El Estado, sí, encarnado en un carcelero que abusa de los pertrechos militares para ejecutar el vil trabajo de hacer sufrir a los demás. Es el caso de los atropellos que sufrieron Lilian Tintori y Antonieta Mendoza de López, esposa y madre de Leopoldo López, este domingo, cuando visitaban al líder opositor en la prisión castrense de Ramo Verde.

Los vejámenes denunciados por estas dos mujeres constituyen una práctica habitual en todos los establecimientos penitenciarios. Seguramente, cualquiera de las madres, hijas, esposas, hermanas, abuelas, tías, primas y amigas de los presos venezolanos, esas que alargan las colas en las puertas de los penales, pueden contar historias similares. Dicha práctica se ha enquistado como algo normal; como parte de la condena a un reo que se extiende a todos sus allegados.

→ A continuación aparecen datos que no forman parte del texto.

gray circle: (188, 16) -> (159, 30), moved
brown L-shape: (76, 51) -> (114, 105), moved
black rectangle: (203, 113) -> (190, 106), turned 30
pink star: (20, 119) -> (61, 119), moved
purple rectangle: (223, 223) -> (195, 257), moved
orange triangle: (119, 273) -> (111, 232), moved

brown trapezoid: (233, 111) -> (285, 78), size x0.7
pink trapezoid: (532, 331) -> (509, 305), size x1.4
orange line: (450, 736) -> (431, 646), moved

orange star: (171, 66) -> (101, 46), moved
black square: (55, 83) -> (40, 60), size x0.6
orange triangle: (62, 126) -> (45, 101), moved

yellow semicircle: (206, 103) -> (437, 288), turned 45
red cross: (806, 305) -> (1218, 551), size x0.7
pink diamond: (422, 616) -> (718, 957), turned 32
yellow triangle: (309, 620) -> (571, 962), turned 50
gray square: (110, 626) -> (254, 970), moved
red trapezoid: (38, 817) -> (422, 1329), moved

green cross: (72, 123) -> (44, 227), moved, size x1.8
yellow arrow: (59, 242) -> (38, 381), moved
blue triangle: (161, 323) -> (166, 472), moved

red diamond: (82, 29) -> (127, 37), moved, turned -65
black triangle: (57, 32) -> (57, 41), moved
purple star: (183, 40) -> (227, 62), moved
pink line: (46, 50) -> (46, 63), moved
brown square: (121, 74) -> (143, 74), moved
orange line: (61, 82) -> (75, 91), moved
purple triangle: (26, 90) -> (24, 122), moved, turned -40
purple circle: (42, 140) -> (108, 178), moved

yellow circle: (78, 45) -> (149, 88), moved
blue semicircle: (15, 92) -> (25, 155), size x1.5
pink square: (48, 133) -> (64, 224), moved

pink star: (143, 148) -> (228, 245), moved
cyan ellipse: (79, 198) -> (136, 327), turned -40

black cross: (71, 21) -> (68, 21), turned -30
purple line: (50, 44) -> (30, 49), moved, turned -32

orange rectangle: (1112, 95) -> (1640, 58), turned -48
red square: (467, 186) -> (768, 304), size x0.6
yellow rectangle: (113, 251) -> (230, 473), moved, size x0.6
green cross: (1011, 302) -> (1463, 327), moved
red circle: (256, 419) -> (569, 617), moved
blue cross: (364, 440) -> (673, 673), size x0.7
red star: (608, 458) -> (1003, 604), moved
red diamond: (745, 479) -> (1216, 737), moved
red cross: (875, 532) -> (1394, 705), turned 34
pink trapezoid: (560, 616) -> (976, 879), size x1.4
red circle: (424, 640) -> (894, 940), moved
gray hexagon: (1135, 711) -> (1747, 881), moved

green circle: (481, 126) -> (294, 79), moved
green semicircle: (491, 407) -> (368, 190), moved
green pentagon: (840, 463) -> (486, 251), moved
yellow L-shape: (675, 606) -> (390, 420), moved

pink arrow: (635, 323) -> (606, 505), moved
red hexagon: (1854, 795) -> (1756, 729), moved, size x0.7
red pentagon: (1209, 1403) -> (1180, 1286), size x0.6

La requisa humillante en las cárceles venezolanas es una práctica habitual que, en muchos casos, depende del humor del verdugo de turno. Si la víctima denuncia puede sufrir represalias. Por ello, seguramente, muchas mujeres venezolanas se sentirán reivindicadas con el coraje demostrado por la esposa y la madre de Leopoldo López, en el sentido de hacer público parte del horror que se vive cotidianamente en las prisiones del país.

No valen la disciplina, la obediencia y la subordinación que rigen el estamento castrense y ninguna orden superior podría justificar los atropellos. Lo peor es que las autoridades civiles del sistema penitenciario venezolano se han convertido en cómplices silenciosos.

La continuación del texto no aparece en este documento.